Among the major problems with the SIMD approach are that not all time-consuming code is suitable for this treatment, and some still has to be run conventionally. In other situations, the bottleneck may not be in the CPU core at all, as it may spend many of its cycles waiting on memory. Most of all, though, the coder must identify and use appropriate functions in the Accelerate library, rather than writing their own code. The Appendix below gives you an idea of how different the code is for the matrix multiplications I used for testing.
Speed of execution isn’t the only reason for using SIMD. Although I haven’t measured the power used by Intel CPUs, there’s a substantial difference in the cores of an M3 chip: when running a single thread of conventional code, one Performance core used 6.5 W, but the Accelerate function used only 5.5 W. Given the fact that the conventional code took 50 times as long for the same number of multiplications, using that conventional code costs 60 times as much energy for the same task as the Accelerate function.
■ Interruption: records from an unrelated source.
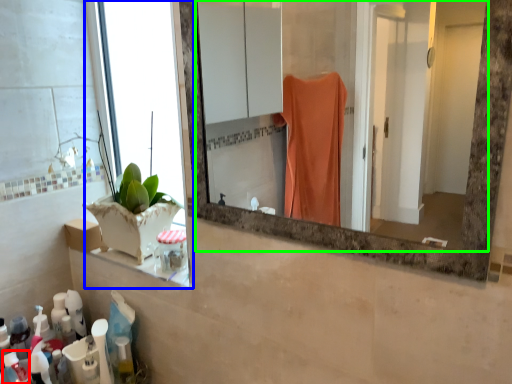 Question: Which is nearer to the toiletry (highlighted by a red box)? window (highlighted by a blue box) or mirror (highlighted by a green box).

Choices:
 (A) window
 (B) mirror

Answer: (A) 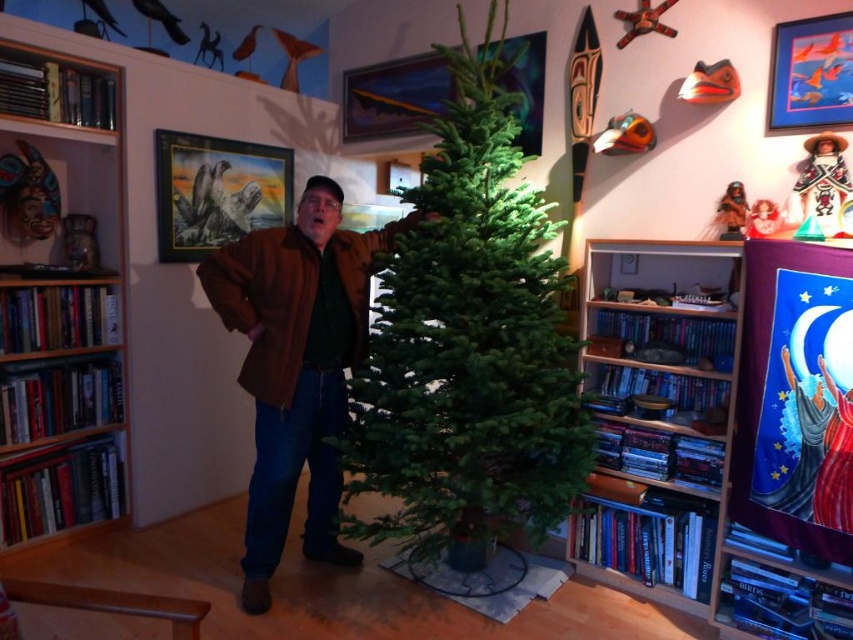 Question: Which object is the closest to the green matte christmas tree at center?

Choices:
 (A) brown leather jacket at center
 (B) wooden bookshelf at left

Answer: (A)

Question: Does green matte christmas tree at center appear under wooden bookshelf at left?

Choices:
 (A) no
 (B) yes

Answer: (A)

Question: Can you confirm if wooden bookshelf at left is positioned to the right of wooden bookshelf at right?

Choices:
 (A) yes
 (B) no

Answer: (B)

Question: Based on their relative distances, which object is nearer to the brown leather jacket at center?

Choices:
 (A) wooden bookshelf at left
 (B) wooden bookshelf at right

Answer: (A)

Question: Can you confirm if wooden bookshelf at left is positioned to the right of wooden bookshelf at right?

Choices:
 (A) yes
 (B) no

Answer: (B)

Question: Considering the real-world distances, which object is farthest from the green matte christmas tree at center?

Choices:
 (A) wooden bookshelf at right
 (B) brown leather jacket at center

Answer: (A) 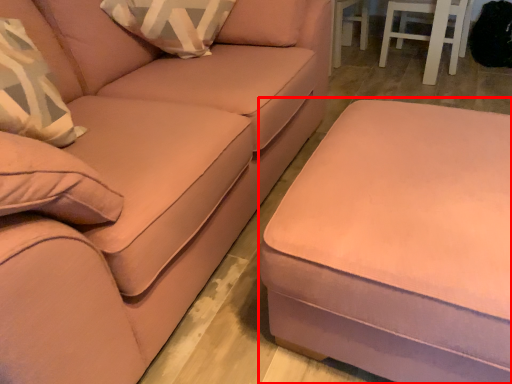 Question: From the image's perspective, where is table (annotated by the red box) located relative to studio couch?

Choices:
 (A) below
 (B) above

Answer: (A) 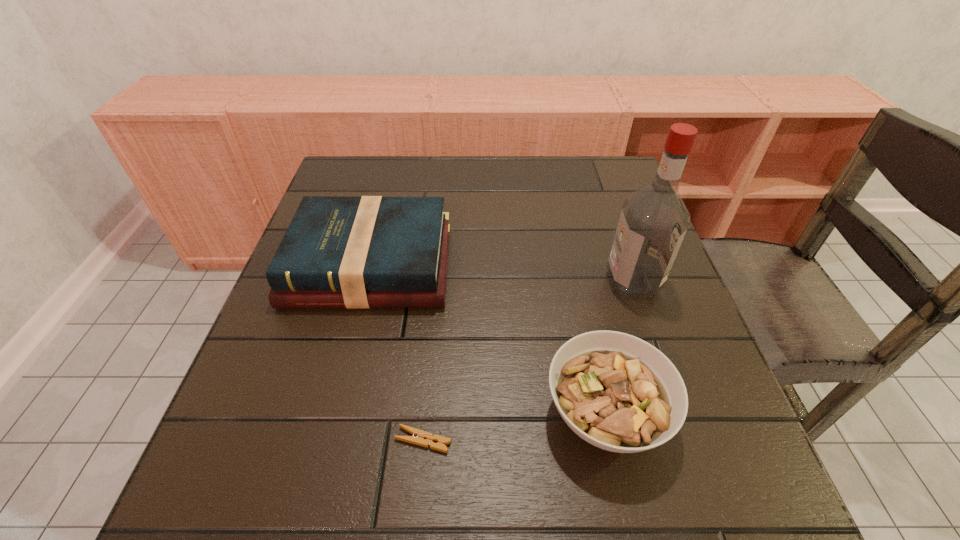 Image resolution: width=960 pixels, height=540 pixels. Identify the location of object that is the second nearest to the hardback book. (425, 439).

Identify the location of blank space that satisfies the following two spatial constraints: 1. on the front side of the clothespin; 2. on the left side of the hardback book. (325, 440). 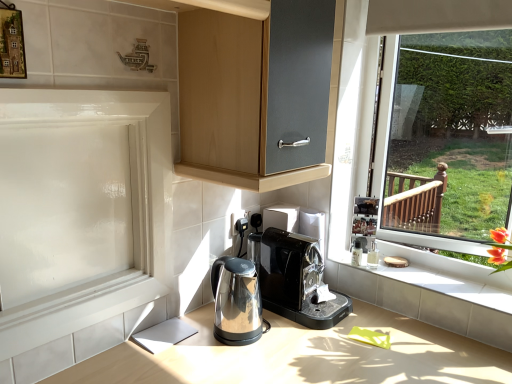 Question: Can you confirm if white tile at lower right is positioned to the left of satin metallic countertop at center?

Choices:
 (A) yes
 (B) no

Answer: (B)

Question: Is white tile at lower right smaller than satin metallic countertop at center?

Choices:
 (A) no
 (B) yes

Answer: (B)

Question: Does white tile at lower right have a lesser width compared to satin metallic countertop at center?

Choices:
 (A) no
 (B) yes

Answer: (B)

Question: Is white tile at lower right taller than satin metallic countertop at center?

Choices:
 (A) yes
 (B) no

Answer: (B)

Question: From the image's perspective, is white tile at lower right below satin metallic countertop at center?

Choices:
 (A) no
 (B) yes

Answer: (A)

Question: Are white tile at lower right and satin metallic countertop at center located far from each other?

Choices:
 (A) yes
 (B) no

Answer: (B)

Question: Is satin metallic countertop at center to the left of white glossy screen door at left from the viewer's perspective?

Choices:
 (A) yes
 (B) no

Answer: (B)

Question: Is satin metallic countertop at center thinner than white glossy screen door at left?

Choices:
 (A) yes
 (B) no

Answer: (B)

Question: From a real-world perspective, is satin metallic countertop at center located higher than white glossy screen door at left?

Choices:
 (A) yes
 (B) no

Answer: (B)

Question: Is satin metallic countertop at center directly adjacent to white glossy screen door at left?

Choices:
 (A) no
 (B) yes

Answer: (A)

Question: Would you say satin metallic countertop at center contains white glossy screen door at left?

Choices:
 (A) yes
 (B) no

Answer: (B)

Question: Is satin metallic countertop at center further to camera compared to white glossy screen door at left?

Choices:
 (A) no
 (B) yes

Answer: (B)

Question: From the image's perspective, would you say stainless steel kettle at lower center, placed as the first home appliance when sorted from left to right, is shown under white glossy screen door at left?

Choices:
 (A) no
 (B) yes

Answer: (B) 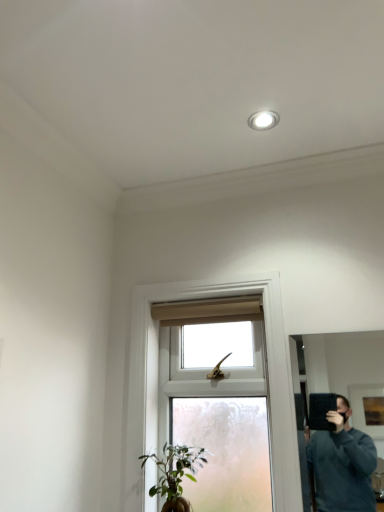 Question: From a real-world perspective, relative to white glossy recessed light at upper center, is green matte plant at lower center vertically above or below?

Choices:
 (A) below
 (B) above

Answer: (A)

Question: Relative to white glossy recessed light at upper center, is green matte plant at lower center in front or behind?

Choices:
 (A) behind
 (B) front

Answer: (B)

Question: Which object is positioned closest to the white glossy recessed light at upper center?

Choices:
 (A) clear glass window at center
 (B) green matte plant at lower center
 (C) black matte mirror at right

Answer: (A)

Question: Estimate the real-world distances between objects in this image. Which object is farther from the clear glass window at center?

Choices:
 (A) green matte plant at lower center
 (B) white glossy recessed light at upper center
 (C) black matte mirror at right

Answer: (C) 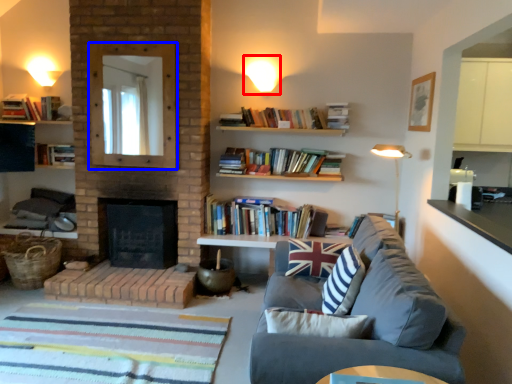 Question: Which of the following is the closest to the observer, lighting (highlighted by a red box) or mirror (highlighted by a blue box)?

Choices:
 (A) lighting
 (B) mirror

Answer: (B)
That would make a big difference to battery endurance, and to the need for cooling.
Timeline
This has been a greatly simplified overview, and there have been a great many other changes in CPUs over those 40 years, but those eras span:
- 1984-2007 increasing CPU frequency
- 2005-2017 increasing CPU core count
- 1998- increasing data throughput with SIMD.
Appendix: Source Code
Classical Swift matrix multiplication of 16 x 16 32-bit floating point matrices
var theCount: Float = 0.0
let theMReps = theReps/1000
let rows = 16
let A: [[Float]] = Array(repeating: Array(repeating: 1.234, count: 16), count: 16)
let B: [[Float]] = Array(repeating: Array(repeating: 1.234, count: 16), count: 16)
var C: [[Float]] = Array(repeating: Array(repeating: 0.0, count: 16), count: 16)
for _ in 1...theMReps {
for i in 0..<rows {
for j in 0..<rows {
for k in 0..<rows {
C[i][j] += A[i][k] * B[k][j]
}}}
theCount += 1 }
return theCount
In the ‘classical’ CPU implementation, matrices A, B and C are each 16 x 16 Floats for simplicity, and the following is the loop that is repeated theMReps times for the test.
16 x 16 32-bit floating point matrix multiplication using vDSP_mmul()
var theCount: Float = 0.0
let A = [Float](repeating: 1.234, count: 256)
let IA: vDSP_Stride = 1
let B = [Float](repeating: 1.234, count: 256)
let IB: vDSP_Stride = 1
var C = [Float](repeating: 0.0, count: 256)
let IC: vDSP_Stride = 1
let M: vDSP_Length = 16
let N: vDSP_Length = 16
let P: vDSP_Length = 16
A.withUnsafeBufferPointer { Aptr in
B.withUnsafeBufferPointer { Bptr in
C.withUnsafeMutableBufferPointer { Cptr in
for _ in 1...theReps {
vDSP_mmul(Aptr.baseAddress!, IA, Bptr.baseAddress!, IB, Cptr.baseAddress!, IC, M, N, P)
theCount += 1
} } } }
return theCount
Apple describes vDSP_mmul() as performing “an out-of-place multiplication of two matrices; single precision.” “This function multiplies an M-by-P matrix A by a P-by-N matrix B and stores the results in an M-by-N matrix C.”